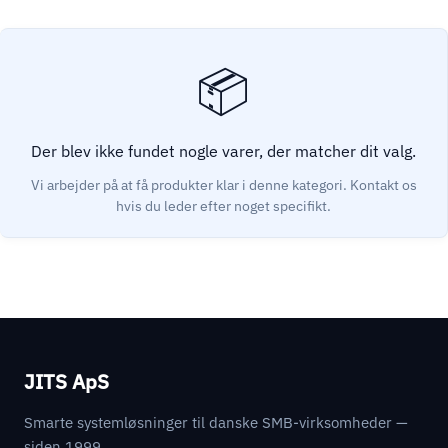
Der blev ikke fundet nogle varer, der matcher dit valg.
JITS ApS
Smarte systemløsninger til danske SMB-virksomheder —
siden 1999.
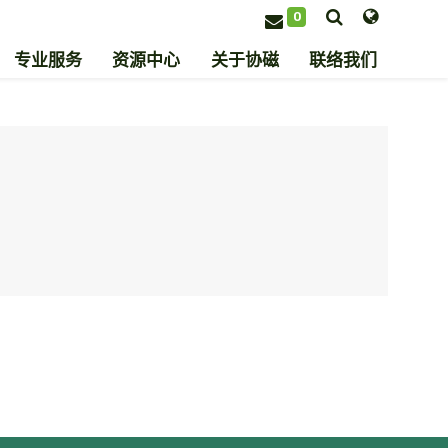
0
专业服务
资源中心
关于协磁
联络我们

• [Required work]
Without the pictures, reproduce every line of the records above exactly.

• [Task response]
Der blev ikke fundet nogle varer, der matcher dit valg.
JITS ApS
Smarte systemløsninger til danske SMB-virksomheder —
siden 1999.
0
专业服务
资源中心
关于协磁
联络我们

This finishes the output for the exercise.